Task statement: Write out the records in full and without alteration, setting aside their pictures.

Items from a dataset:
****
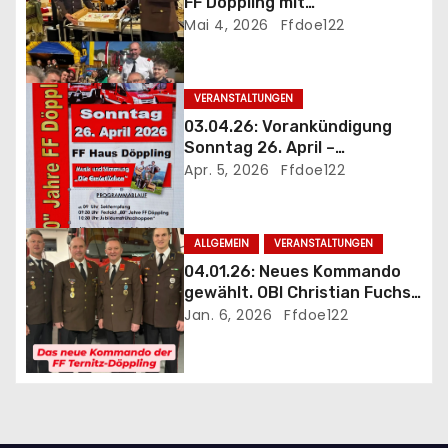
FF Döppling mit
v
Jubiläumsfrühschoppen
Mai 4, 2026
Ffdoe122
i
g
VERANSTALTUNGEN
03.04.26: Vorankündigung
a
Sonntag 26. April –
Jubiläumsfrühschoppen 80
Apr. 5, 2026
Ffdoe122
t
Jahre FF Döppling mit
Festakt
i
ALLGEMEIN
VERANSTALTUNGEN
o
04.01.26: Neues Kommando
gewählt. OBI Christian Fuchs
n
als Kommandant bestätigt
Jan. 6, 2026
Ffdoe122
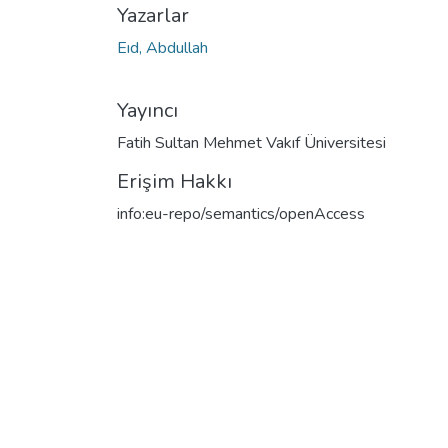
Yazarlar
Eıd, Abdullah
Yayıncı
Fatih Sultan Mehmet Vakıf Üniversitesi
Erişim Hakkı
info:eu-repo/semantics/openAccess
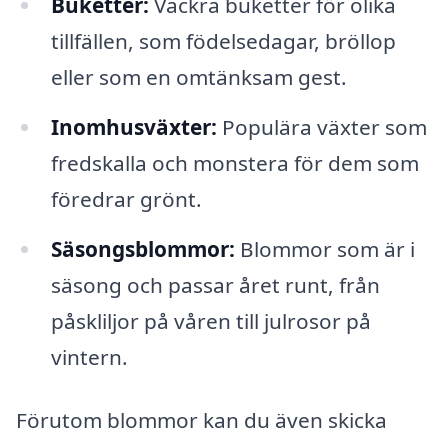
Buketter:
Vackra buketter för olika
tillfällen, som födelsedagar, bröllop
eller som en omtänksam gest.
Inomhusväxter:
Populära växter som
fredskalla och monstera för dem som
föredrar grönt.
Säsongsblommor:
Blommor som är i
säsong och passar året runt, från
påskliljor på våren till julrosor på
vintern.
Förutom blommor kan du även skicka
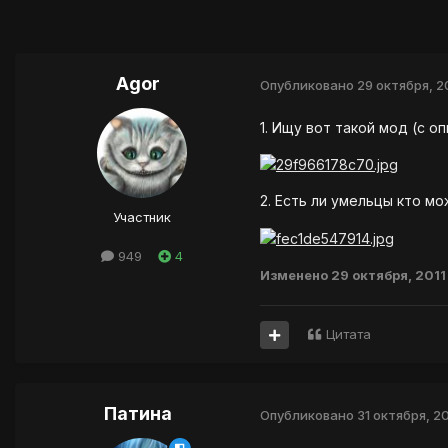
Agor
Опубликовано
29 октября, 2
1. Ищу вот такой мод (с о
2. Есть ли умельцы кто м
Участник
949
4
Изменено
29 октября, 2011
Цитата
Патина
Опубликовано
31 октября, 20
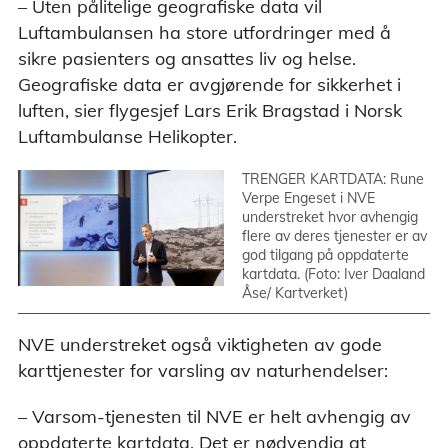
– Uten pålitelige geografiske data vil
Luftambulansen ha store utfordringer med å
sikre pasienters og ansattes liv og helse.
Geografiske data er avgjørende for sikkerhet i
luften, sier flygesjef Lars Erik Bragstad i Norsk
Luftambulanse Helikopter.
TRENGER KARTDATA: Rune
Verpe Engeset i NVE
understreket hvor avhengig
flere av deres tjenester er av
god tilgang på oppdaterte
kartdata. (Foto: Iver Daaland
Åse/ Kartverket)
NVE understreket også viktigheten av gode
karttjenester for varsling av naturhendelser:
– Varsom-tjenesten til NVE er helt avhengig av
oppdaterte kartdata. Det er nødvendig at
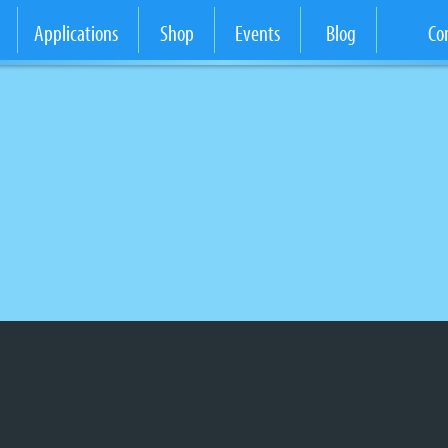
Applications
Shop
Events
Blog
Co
****
Output of the exercise:
FF Döppling mit
v
Jubiläumsfrühschoppen
Mai 4, 2026
Ffdoe122
i
g
VERANSTALTUNGEN
03.04.26: Vorankündigung
a
Sonntag 26. April –
Jubiläumsfrühschoppen 80
Apr. 5, 2026
Ffdoe122
t
Jahre FF Döppling mit
Festakt
i
ALLGEMEIN
VERANSTALTUNGEN
o
04.01.26: Neues Kommando
gewählt. OBI Christian Fuchs
n
als Kommandant bestätigt
Jan. 6, 2026
Ffdoe122
Yazarlar
Eıd, Abdullah
Yayıncı
Fatih Sultan Mehmet Vakıf Üniversitesi
Erişim Hakkı
info:eu-repo/semantics/openAccess
Buketter:
Vackra buketter för olika
tillfällen, som födelsedagar, bröllop
eller som en omtänksam gest.
Inomhusväxter:
Populära växter som
fredskalla och monstera för dem som
föredrar grönt.
Säsongsblommor:
Blommor som är i
säsong och passar året runt, från
påskliljor på våren till julrosor på
vintern.
Förutom blommor kan du även skicka
Agor
Опубликовано
29 октября, 2
1. Ищу вот такой мод (с о
2. Есть ли умельцы кто м
Участник
949
4
Изменено
29 октября, 2011
Цитата
Патина
Опубликовано
31 октября, 20
– Uten pålitelige geografiske data vil
Luftambulansen ha store utfordringer med å
sikre pasienters og ansattes liv og helse.
Geografiske data er avgjørende for sikkerhet i
luften, sier flygesjef Lars Erik Bragstad i Norsk
Luftambulanse Helikopter.
TRENGER KARTDATA: Rune
Verpe Engeset i NVE
understreket hvor avhengig
flere av deres tjenester er av
god tilgang på oppdaterte
kartdata. (Foto: Iver Daaland
Åse/ Kartverket)
NVE understreket også viktigheten av gode
karttjenester for varsling av naturhendelser:
– Varsom-tjenesten til NVE er helt avhengig av
oppdaterte kartdata. Det er nødvendig at
Applications
Shop
Events
Blog
Co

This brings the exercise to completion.